(Entries taken from a collection)
"""

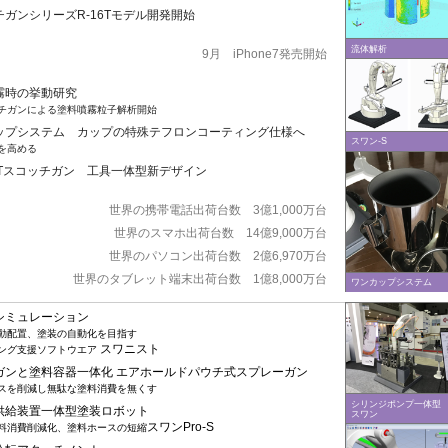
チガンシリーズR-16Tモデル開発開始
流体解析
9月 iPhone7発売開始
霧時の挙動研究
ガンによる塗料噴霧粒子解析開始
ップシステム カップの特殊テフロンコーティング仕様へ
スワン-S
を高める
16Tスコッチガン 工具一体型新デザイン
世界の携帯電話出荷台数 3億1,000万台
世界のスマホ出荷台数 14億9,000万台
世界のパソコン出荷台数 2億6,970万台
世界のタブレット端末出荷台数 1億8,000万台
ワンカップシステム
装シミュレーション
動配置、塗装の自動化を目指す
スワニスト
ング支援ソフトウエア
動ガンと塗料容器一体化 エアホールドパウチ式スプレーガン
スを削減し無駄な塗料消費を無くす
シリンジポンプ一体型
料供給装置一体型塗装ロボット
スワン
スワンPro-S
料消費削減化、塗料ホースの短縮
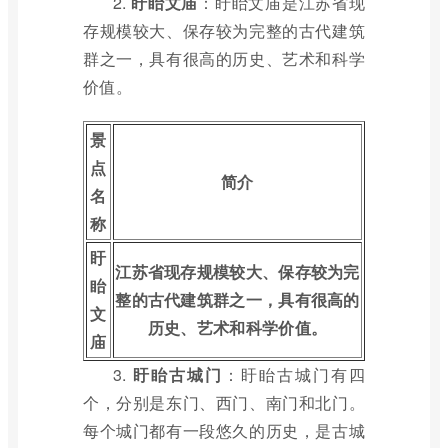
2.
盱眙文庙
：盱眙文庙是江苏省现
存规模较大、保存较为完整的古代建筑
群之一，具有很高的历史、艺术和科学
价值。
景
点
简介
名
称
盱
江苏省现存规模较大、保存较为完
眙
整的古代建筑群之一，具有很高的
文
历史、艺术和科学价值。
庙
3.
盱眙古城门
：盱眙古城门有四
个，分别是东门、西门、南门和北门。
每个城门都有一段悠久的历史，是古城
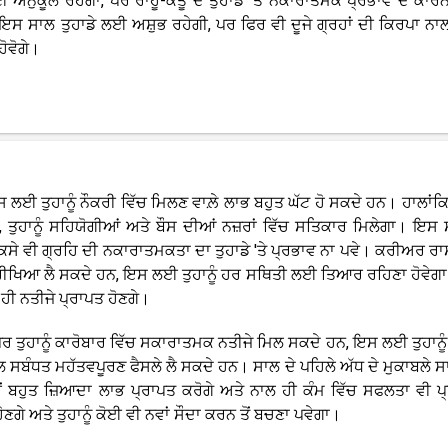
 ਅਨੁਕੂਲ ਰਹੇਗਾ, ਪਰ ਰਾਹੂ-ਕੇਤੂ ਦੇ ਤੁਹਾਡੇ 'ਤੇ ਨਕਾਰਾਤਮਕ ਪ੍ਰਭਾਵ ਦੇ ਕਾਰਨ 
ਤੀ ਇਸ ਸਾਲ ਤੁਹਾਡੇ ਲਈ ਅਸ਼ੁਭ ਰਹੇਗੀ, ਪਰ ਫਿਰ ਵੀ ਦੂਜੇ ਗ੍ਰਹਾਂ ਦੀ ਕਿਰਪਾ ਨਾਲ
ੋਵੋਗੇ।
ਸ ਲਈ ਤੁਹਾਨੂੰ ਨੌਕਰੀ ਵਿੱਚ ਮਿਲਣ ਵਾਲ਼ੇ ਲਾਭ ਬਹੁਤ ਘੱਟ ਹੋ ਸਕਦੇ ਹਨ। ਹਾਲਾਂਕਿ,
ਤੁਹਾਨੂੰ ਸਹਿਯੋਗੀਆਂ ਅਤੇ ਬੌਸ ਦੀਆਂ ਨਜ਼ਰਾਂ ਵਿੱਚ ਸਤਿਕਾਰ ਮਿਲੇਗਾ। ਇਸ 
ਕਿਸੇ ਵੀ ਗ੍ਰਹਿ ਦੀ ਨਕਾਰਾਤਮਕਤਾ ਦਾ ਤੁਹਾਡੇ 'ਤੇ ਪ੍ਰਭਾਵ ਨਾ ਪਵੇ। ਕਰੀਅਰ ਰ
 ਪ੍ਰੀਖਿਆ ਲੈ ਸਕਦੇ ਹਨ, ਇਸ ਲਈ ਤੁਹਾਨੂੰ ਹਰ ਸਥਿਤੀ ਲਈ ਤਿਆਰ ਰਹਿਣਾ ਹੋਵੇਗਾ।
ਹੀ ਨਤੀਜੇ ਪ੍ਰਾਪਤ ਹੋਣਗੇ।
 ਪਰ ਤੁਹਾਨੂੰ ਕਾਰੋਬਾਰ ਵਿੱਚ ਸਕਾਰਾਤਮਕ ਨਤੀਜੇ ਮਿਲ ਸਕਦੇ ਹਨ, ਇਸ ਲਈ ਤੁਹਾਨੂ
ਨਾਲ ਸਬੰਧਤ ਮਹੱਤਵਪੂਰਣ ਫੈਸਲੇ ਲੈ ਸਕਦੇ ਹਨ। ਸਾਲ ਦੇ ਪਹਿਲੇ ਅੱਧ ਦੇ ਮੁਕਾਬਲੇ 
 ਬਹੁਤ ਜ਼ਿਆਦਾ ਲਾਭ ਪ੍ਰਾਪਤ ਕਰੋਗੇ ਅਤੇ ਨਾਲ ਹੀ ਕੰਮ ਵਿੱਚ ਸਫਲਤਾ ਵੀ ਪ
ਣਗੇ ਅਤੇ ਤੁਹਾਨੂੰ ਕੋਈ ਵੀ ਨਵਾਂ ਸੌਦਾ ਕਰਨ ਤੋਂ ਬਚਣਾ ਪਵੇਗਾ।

"""
"""

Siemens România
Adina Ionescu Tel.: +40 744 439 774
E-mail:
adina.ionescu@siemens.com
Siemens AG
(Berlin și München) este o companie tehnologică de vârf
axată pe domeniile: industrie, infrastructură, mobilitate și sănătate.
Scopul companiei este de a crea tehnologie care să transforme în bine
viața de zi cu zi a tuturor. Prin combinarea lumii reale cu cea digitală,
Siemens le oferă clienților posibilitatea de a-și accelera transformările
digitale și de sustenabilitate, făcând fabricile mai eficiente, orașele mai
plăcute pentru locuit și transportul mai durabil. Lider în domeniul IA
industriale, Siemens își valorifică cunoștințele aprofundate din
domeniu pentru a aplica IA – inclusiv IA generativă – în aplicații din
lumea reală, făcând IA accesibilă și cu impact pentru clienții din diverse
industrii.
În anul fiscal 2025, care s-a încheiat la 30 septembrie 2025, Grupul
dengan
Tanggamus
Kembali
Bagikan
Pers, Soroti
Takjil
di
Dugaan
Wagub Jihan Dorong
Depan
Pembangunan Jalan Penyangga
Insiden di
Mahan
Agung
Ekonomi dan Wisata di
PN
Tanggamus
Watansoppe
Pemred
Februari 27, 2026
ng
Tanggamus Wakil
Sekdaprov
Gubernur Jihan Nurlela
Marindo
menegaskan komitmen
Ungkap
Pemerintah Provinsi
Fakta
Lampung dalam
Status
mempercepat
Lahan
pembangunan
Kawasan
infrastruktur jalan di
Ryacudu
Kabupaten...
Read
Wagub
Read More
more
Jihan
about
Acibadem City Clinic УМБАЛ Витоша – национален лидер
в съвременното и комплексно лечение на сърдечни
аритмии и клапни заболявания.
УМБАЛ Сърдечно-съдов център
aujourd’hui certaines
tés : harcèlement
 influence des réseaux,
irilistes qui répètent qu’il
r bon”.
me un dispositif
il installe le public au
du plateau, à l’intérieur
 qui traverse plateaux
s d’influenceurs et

"""
"""

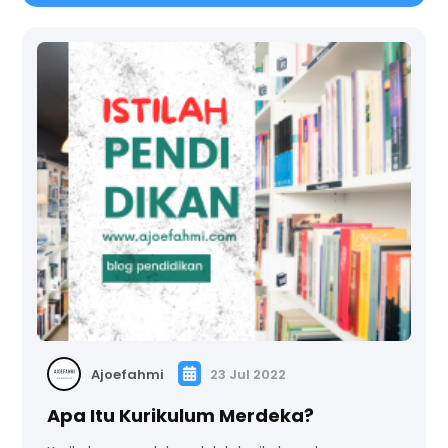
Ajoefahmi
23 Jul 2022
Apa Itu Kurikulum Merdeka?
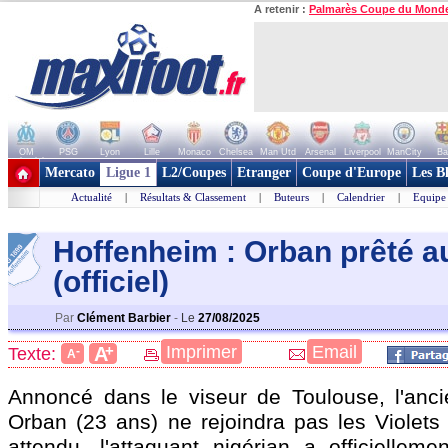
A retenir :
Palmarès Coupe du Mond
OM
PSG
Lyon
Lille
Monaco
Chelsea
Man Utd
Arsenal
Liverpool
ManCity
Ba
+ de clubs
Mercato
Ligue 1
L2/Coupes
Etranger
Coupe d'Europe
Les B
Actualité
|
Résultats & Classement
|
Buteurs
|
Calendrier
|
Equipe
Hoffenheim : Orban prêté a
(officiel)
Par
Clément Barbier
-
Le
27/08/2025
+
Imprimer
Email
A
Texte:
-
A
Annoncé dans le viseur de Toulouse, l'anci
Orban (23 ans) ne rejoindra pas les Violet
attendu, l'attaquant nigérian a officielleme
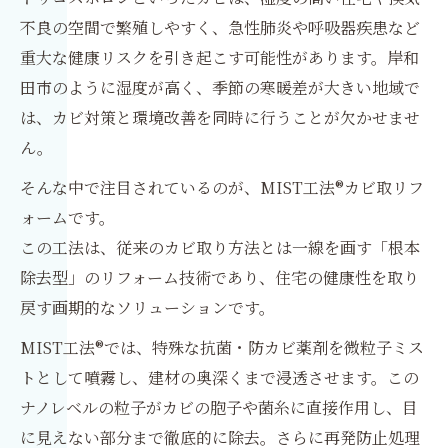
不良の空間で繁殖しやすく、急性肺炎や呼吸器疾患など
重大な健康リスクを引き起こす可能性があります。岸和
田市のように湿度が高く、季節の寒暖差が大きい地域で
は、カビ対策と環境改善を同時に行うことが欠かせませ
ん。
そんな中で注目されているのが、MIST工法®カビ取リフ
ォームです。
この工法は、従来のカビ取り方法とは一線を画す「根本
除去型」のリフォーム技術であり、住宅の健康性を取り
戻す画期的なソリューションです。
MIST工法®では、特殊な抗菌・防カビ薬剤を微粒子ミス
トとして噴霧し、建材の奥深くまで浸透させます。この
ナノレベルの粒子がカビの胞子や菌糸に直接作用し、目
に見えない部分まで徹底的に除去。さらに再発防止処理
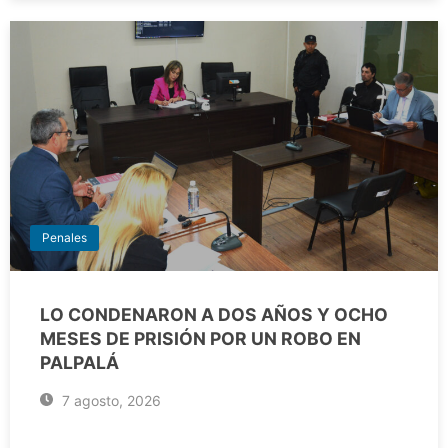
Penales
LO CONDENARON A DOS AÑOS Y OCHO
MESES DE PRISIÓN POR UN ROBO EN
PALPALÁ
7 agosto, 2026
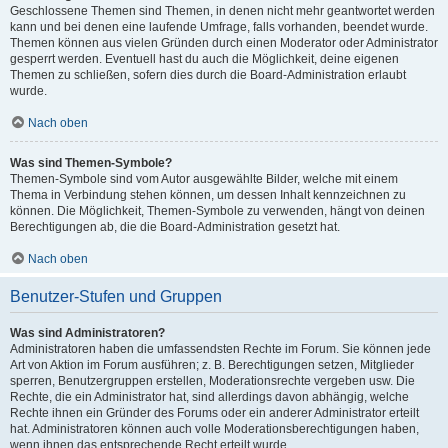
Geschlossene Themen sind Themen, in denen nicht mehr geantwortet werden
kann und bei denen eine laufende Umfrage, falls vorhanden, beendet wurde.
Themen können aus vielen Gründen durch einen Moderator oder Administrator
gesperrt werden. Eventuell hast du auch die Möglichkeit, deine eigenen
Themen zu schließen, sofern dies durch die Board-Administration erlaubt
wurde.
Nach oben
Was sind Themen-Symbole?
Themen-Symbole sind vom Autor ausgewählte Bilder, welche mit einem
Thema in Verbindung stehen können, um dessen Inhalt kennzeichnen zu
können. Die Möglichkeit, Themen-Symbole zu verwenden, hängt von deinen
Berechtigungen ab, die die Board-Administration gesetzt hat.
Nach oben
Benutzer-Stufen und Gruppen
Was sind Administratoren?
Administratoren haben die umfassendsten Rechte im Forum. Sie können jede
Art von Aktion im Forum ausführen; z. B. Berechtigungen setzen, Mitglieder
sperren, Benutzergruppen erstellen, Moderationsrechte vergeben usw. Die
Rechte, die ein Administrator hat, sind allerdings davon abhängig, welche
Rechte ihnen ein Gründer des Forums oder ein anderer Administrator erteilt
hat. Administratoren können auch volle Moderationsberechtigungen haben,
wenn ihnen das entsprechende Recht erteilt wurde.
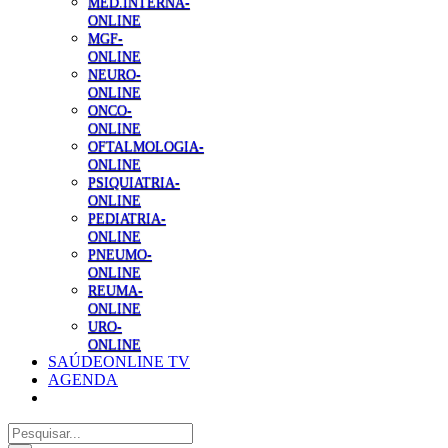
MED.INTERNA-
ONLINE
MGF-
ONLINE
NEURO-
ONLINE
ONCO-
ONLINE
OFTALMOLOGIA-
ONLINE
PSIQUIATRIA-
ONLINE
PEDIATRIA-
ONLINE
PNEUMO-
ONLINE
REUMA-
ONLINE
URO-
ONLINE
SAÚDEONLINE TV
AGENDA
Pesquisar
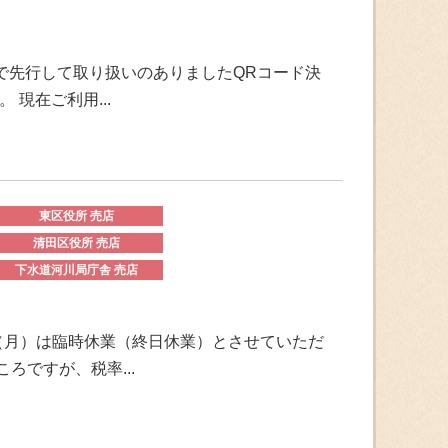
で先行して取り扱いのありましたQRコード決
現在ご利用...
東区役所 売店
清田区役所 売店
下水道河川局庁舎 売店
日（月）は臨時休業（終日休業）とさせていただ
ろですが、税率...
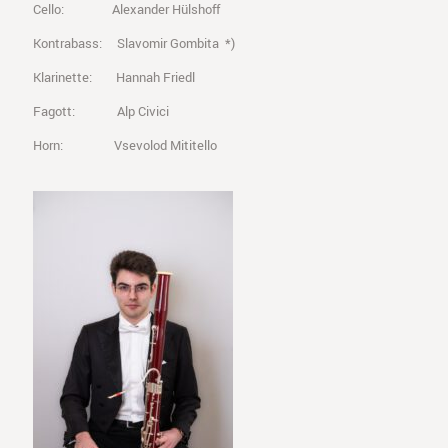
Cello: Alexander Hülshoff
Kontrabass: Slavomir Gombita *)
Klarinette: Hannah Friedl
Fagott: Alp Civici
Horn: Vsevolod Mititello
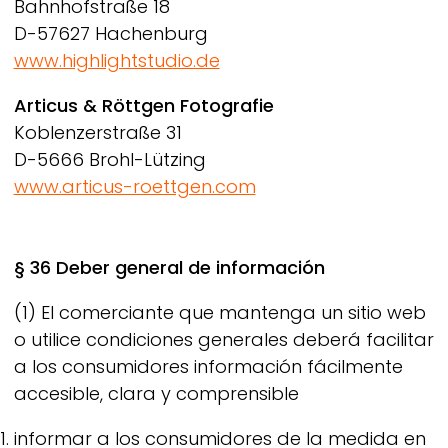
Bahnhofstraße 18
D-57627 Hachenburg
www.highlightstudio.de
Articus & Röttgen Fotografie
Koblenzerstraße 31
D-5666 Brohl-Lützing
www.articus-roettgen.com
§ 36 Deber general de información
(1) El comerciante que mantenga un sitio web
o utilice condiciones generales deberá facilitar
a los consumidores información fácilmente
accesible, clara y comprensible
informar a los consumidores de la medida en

"""

HOW TO COMPLETE THIS TASK
Reproduce exactly, with no pictures, the lines above from the one holding "世界の携帯電話出荷台数 3億1,000万台" to the one holding "ਨਾਲ ਸਬੰਧਤ ਮਹੱਤਵਪੂਰਣ", inclusive.

YOUR SOLUTION
世界の携帯電話出荷台数 3億1,000万台
世界のスマホ出荷台数 14億9,000万台
世界のパソコン出荷台数 2億6,970万台
世界のタブレット端末出荷台数 1億8,000万台
ワンカップシステム
装シミュレーション
動配置、塗装の自動化を目指す
スワニスト
ング支援ソフトウエア
動ガンと塗料容器一体化 エアホールドパウチ式スプレーガン
スを削減し無駄な塗料消費を無くす
シリンジポンプ一体型
料供給装置一体型塗装ロボット
スワン
スワンPro-S
料消費削減化、塗料ホースの短縮
2.
盱眙文庙
：盱眙文庙是江苏省现
存规模较大、保存较为完整的古代建筑
群之一，具有很高的历史、艺术和科学
价值。
景
点
简介
名
称
盱
江苏省现存规模较大、保存较为完
眙
整的古代建筑群之一，具有很高的
文
历史、艺术和科学价值。
庙
3.
盱眙古城门
：盱眙古城门有四
个，分别是东门、西门、南门和北门。
每个城门都有一段悠久的历史，是古城
 ਅਨੁਕੂਲ ਰਹੇਗਾ, ਪਰ ਰਾਹੂ-ਕੇਤੂ ਦੇ ਤੁਹਾਡੇ 'ਤੇ ਨਕਾਰਾਤਮਕ ਪ੍ਰਭਾਵ ਦੇ ਕਾਰਨ 
ਤੀ ਇਸ ਸਾਲ ਤੁਹਾਡੇ ਲਈ ਅਸ਼ੁਭ ਰਹੇਗੀ, ਪਰ ਫਿਰ ਵੀ ਦੂਜੇ ਗ੍ਰਹਾਂ ਦੀ ਕਿਰਪਾ ਨਾਲ
ੋਵੋਗੇ।
ਸ ਲਈ ਤੁਹਾਨੂੰ ਨੌਕਰੀ ਵਿੱਚ ਮਿਲਣ ਵਾਲ਼ੇ ਲਾਭ ਬਹੁਤ ਘੱਟ ਹੋ ਸਕਦੇ ਹਨ। ਹਾਲਾਂਕਿ,
ਤੁਹਾਨੂੰ ਸਹਿਯੋਗੀਆਂ ਅਤੇ ਬੌਸ ਦੀਆਂ ਨਜ਼ਰਾਂ ਵਿੱਚ ਸਤਿਕਾਰ ਮਿਲੇਗਾ। ਇਸ 
ਕਿਸੇ ਵੀ ਗ੍ਰਹਿ ਦੀ ਨਕਾਰਾਤਮਕਤਾ ਦਾ ਤੁਹਾਡੇ 'ਤੇ ਪ੍ਰਭਾਵ ਨਾ ਪਵੇ। ਕਰੀਅਰ ਰ
 ਪ੍ਰੀਖਿਆ ਲੈ ਸਕਦੇ ਹਨ, ਇਸ ਲਈ ਤੁਹਾਨੂੰ ਹਰ ਸਥਿਤੀ ਲਈ ਤਿਆਰ ਰਹਿਣਾ ਹੋਵੇਗਾ।
ਹੀ ਨਤੀਜੇ ਪ੍ਰਾਪਤ ਹੋਣਗੇ।
 ਪਰ ਤੁਹਾਨੂੰ ਕਾਰੋਬਾਰ ਵਿੱਚ ਸਕਾਰਾਤਮਕ ਨਤੀਜੇ ਮਿਲ ਸਕਦੇ ਹਨ, ਇਸ ਲਈ ਤੁਹਾਨੂ
ਨਾਲ ਸਬੰਧਤ ਮਹੱਤਵਪੂਰਣ ਫੈਸਲੇ ਲੈ ਸਕਦੇ ਹਨ। ਸਾਲ ਦੇ ਪਹਿਲੇ ਅੱਧ ਦੇ ਮੁਕਾਬਲੇ 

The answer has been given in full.